• [PROBLEM] With the line containing "Mezcla Patrón 11 componentes: 100 ug/ml cada" as the start and the line containing "Imprimir ficha de producto" as the end, transcribe that span of the entries below exactly, including both.

• [THE INPUT]
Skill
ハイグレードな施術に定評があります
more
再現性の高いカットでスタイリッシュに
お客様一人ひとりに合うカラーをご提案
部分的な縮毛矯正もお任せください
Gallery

...

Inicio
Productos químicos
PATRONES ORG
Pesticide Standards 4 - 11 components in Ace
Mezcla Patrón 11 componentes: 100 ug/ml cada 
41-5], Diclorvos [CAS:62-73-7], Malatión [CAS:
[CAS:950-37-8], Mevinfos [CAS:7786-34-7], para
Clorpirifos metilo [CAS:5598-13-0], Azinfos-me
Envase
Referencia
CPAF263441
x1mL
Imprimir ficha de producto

• [RESULT OF THE EXERCISE]
Mezcla Patrón 11 componentes: 100 ug/ml cada 
41-5], Diclorvos [CAS:62-73-7], Malatión [CAS:
[CAS:950-37-8], Mevinfos [CAS:7786-34-7], para
Clorpirifos metilo [CAS:5598-13-0], Azinfos-me
Envase
Referencia
CPAF263441
x1mL
Imprimir ficha de producto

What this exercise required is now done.